• _Page-level text extractions_:
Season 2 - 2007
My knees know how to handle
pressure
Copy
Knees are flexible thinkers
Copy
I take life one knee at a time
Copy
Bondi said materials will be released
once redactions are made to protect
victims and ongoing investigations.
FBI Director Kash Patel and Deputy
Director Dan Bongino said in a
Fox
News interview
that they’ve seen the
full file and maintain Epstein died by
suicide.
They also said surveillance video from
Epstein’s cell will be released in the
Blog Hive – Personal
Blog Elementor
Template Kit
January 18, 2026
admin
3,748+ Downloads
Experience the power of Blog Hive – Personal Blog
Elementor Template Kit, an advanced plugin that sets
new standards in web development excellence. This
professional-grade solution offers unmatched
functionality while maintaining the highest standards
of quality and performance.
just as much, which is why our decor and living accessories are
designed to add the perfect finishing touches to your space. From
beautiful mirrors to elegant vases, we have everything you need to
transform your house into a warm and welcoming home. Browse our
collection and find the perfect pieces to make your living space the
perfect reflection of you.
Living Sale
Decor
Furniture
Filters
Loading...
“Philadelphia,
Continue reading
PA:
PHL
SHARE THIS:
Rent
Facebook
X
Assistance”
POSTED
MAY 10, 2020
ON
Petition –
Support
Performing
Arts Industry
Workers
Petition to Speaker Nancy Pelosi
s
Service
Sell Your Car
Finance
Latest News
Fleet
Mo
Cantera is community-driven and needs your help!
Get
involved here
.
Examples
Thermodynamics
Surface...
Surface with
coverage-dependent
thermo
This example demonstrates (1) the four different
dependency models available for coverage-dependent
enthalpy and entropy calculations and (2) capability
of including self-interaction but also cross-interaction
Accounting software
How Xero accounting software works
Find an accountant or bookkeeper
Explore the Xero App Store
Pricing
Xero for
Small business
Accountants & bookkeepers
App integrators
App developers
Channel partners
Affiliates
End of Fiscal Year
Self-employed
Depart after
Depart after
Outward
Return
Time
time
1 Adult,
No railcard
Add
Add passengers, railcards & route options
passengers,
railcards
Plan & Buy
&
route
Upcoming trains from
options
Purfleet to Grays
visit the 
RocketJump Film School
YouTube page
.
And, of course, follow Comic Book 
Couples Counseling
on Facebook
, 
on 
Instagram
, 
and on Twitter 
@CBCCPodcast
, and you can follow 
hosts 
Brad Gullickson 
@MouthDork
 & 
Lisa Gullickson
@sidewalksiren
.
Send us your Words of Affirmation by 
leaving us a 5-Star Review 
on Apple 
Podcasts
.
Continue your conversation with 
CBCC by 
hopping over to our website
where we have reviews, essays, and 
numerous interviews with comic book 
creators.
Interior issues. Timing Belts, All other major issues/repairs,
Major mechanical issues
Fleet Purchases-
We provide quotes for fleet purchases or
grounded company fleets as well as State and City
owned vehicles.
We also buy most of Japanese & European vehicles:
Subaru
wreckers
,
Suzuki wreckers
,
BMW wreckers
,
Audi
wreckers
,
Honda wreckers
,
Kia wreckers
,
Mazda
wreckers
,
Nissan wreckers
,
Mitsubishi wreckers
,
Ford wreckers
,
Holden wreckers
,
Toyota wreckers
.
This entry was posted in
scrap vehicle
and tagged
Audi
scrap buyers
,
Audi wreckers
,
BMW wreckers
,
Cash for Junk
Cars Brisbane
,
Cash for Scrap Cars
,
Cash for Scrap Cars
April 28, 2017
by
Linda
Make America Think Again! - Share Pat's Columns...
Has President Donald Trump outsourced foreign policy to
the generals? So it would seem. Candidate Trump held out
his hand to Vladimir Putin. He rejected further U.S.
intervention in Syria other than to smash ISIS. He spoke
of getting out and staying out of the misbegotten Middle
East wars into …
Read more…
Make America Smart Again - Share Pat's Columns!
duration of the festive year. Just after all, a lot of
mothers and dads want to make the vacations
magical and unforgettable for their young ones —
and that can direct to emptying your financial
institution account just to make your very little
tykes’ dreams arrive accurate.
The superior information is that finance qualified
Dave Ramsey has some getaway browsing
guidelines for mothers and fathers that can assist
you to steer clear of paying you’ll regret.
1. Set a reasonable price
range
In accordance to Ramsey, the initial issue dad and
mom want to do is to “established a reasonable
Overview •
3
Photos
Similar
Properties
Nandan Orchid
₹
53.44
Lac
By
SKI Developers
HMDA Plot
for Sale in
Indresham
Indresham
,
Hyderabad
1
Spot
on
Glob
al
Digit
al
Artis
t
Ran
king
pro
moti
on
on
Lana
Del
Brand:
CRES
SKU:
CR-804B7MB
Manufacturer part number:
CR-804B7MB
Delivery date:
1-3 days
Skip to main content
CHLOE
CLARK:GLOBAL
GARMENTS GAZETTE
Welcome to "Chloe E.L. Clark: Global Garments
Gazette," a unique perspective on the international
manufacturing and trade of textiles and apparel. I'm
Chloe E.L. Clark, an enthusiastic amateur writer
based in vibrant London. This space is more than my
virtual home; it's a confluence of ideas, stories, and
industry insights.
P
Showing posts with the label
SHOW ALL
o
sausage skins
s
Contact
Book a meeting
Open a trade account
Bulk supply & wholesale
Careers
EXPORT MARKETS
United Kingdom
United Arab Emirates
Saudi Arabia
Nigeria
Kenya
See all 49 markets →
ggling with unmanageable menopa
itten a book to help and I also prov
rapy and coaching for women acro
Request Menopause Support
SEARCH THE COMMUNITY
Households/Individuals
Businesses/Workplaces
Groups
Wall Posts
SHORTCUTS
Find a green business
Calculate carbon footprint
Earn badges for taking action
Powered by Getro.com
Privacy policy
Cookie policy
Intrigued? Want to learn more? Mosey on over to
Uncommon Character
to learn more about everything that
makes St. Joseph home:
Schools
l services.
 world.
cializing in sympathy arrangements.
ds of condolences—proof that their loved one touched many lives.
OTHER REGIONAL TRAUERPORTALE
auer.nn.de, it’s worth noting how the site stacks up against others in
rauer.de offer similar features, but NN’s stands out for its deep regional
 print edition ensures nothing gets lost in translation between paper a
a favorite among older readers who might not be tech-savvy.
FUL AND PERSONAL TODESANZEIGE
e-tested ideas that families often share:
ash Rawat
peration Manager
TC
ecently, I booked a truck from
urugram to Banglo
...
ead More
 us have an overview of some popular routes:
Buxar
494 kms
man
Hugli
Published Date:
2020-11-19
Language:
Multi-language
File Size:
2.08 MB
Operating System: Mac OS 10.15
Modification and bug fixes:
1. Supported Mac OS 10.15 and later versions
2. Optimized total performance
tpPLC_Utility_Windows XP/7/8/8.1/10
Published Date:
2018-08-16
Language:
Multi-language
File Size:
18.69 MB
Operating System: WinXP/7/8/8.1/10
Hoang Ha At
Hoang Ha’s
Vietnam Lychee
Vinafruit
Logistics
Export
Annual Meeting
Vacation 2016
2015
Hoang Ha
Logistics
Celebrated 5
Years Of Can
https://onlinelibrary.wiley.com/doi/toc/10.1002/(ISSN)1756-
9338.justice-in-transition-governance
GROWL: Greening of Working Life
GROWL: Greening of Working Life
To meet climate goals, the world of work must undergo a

• _Problem details_: Please write out each entry shown above exactly as given.

• _Exercise solution_:
Season 2 - 2007
My knees know how to handle
pressure
Copy
Knees are flexible thinkers
Copy
I take life one knee at a time
Copy
Bondi said materials will be released
once redactions are made to protect
victims and ongoing investigations.
FBI Director Kash Patel and Deputy
Director Dan Bongino said in a
Fox
News interview
that they’ve seen the
full file and maintain Epstein died by
suicide.
They also said surveillance video from
Epstein’s cell will be released in the
Blog Hive – Personal
Blog Elementor
Template Kit
January 18, 2026
admin
3,748+ Downloads
Experience the power of Blog Hive – Personal Blog
Elementor Template Kit, an advanced plugin that sets
new standards in web development excellence. This
professional-grade solution offers unmatched
functionality while maintaining the highest standards
of quality and performance.
just as much, which is why our decor and living accessories are
designed to add the perfect finishing touches to your space. From
beautiful mirrors to elegant vases, we have everything you need to
transform your house into a warm and welcoming home. Browse our
collection and find the perfect pieces to make your living space the
perfect reflection of you.
Living Sale
Decor
Furniture
Filters
Loading...
“Philadelphia,
Continue reading
PA:
PHL
SHARE THIS:
Rent
Facebook
X
Assistance”
POSTED
MAY 10, 2020
ON
Petition –
Support
Performing
Arts Industry
Workers
Petition to Speaker Nancy Pelosi
s
Service
Sell Your Car
Finance
Latest News
Fleet
Mo
Cantera is community-driven and needs your help!
Get
involved here
.
Examples
Thermodynamics
Surface...
Surface with
coverage-dependent
thermo
This example demonstrates (1) the four different
dependency models available for coverage-dependent
enthalpy and entropy calculations and (2) capability
of including self-interaction but also cross-interaction
Accounting software
How Xero accounting software works
Find an accountant or bookkeeper
Explore the Xero App Store
Pricing
Xero for
Small business
Accountants & bookkeepers
App integrators
App developers
Channel partners
Affiliates
End of Fiscal Year
Self-employed
Depart after
Depart after
Outward
Return
Time
time
1 Adult,
No railcard
Add
Add passengers, railcards & route options
passengers,
railcards
Plan & Buy
&
route
Upcoming trains from
options
Purfleet to Grays
visit the 
RocketJump Film School
YouTube page
.
And, of course, follow Comic Book 
Couples Counseling
on Facebook
, 
on 
Instagram
, 
and on Twitter 
@CBCCPodcast
, and you can follow 
hosts 
Brad Gullickson 
@MouthDork
 & 
Lisa Gullickson
@sidewalksiren
.
Send us your Words of Affirmation by 
leaving us a 5-Star Review 
on Apple 
Podcasts
.
Continue your conversation with 
CBCC by 
hopping over to our website
where we have reviews, essays, and 
numerous interviews with comic book 
creators.
Interior issues. Timing Belts, All other major issues/repairs,
Major mechanical issues
Fleet Purchases-
We provide quotes for fleet purchases or
grounded company fleets as well as State and City
owned vehicles.
We also buy most of Japanese & European vehicles:
Subaru
wreckers
,
Suzuki wreckers
,
BMW wreckers
,
Audi
wreckers
,
Honda wreckers
,
Kia wreckers
,
Mazda
wreckers
,
Nissan wreckers
,
Mitsubishi wreckers
,
Ford wreckers
,
Holden wreckers
,
Toyota wreckers
.
This entry was posted in
scrap vehicle
and tagged
Audi
scrap buyers
,
Audi wreckers
,
BMW wreckers
,
Cash for Junk
Cars Brisbane
,
Cash for Scrap Cars
,
Cash for Scrap Cars
April 28, 2017
by
Linda
Make America Think Again! - Share Pat's Columns...
Has President Donald Trump outsourced foreign policy to
the generals? So it would seem. Candidate Trump held out
his hand to Vladimir Putin. He rejected further U.S.
intervention in Syria other than to smash ISIS. He spoke
of getting out and staying out of the misbegotten Middle
East wars into …
Read more…
Make America Smart Again - Share Pat's Columns!
duration of the festive year. Just after all, a lot of
mothers and dads want to make the vacations
magical and unforgettable for their young ones —
and that can direct to emptying your financial
institution account just to make your very little
tykes’ dreams arrive accurate.
The superior information is that finance qualified
Dave Ramsey has some getaway browsing
guidelines for mothers and fathers that can assist
you to steer clear of paying you’ll regret.
1. Set a reasonable price
range
In accordance to Ramsey, the initial issue dad and
mom want to do is to “established a reasonable
Overview •
3
Photos
Similar
Properties
Nandan Orchid
₹
53.44
Lac
By
SKI Developers
HMDA Plot
for Sale in
Indresham
Indresham
,
Hyderabad
1
Spot
on
Glob
al
Digit
al
Artis
t
Ran
king
pro
moti
on
on
Lana
Del
Brand:
CRES
SKU:
CR-804B7MB
Manufacturer part number:
CR-804B7MB
Delivery date:
1-3 days
Skip to main content
CHLOE
CLARK:GLOBAL
GARMENTS GAZETTE
Welcome to "Chloe E.L. Clark: Global Garments
Gazette," a unique perspective on the international
manufacturing and trade of textiles and apparel. I'm
Chloe E.L. Clark, an enthusiastic amateur writer
based in vibrant London. This space is more than my
virtual home; it's a confluence of ideas, stories, and
industry insights.
P
Showing posts with the label
SHOW ALL
o
sausage skins
s
Contact
Book a meeting
Open a trade account
Bulk supply & wholesale
Careers
EXPORT MARKETS
United Kingdom
United Arab Emirates
Saudi Arabia
Nigeria
Kenya
See all 49 markets →
ggling with unmanageable menopa
itten a book to help and I also prov
rapy and coaching for women acro
Request Menopause Support
SEARCH THE COMMUNITY
Households/Individuals
Businesses/Workplaces
Groups
Wall Posts
SHORTCUTS
Find a green business
Calculate carbon footprint
Earn badges for taking action
Powered by Getro.com
Privacy policy
Cookie policy
Intrigued? Want to learn more? Mosey on over to
Uncommon Character
to learn more about everything that
makes St. Joseph home:
Schools
l services.
 world.
cializing in sympathy arrangements.
ds of condolences—proof that their loved one touched many lives.
OTHER REGIONAL TRAUERPORTALE
auer.nn.de, it’s worth noting how the site stacks up against others in
rauer.de offer similar features, but NN’s stands out for its deep regional
 print edition ensures nothing gets lost in translation between paper a
a favorite among older readers who might not be tech-savvy.
FUL AND PERSONAL TODESANZEIGE
e-tested ideas that families often share:
ash Rawat
peration Manager
TC
ecently, I booked a truck from
urugram to Banglo
...
ead More
 us have an overview of some popular routes:
Buxar
494 kms
man
Hugli
Published Date:
2020-11-19
Language:
Multi-language
File Size:
2.08 MB
Operating System: Mac OS 10.15
Modification and bug fixes:
1. Supported Mac OS 10.15 and later versions
2. Optimized total performance
tpPLC_Utility_Windows XP/7/8/8.1/10
Published Date:
2018-08-16
Language:
Multi-language
File Size:
18.69 MB
Operating System: WinXP/7/8/8.1/10
Hoang Ha At
Hoang Ha’s
Vietnam Lychee
Vinafruit
Logistics
Export
Annual Meeting
Vacation 2016
2015
Hoang Ha
Logistics
Celebrated 5
Years Of Can
https://onlinelibrary.wiley.com/doi/toc/10.1002/(ISSN)1756-
9338.justice-in-transition-governance
GROWL: Greening of Working Life
GROWL: Greening of Working Life
To meet climate goals, the world of work must undergo a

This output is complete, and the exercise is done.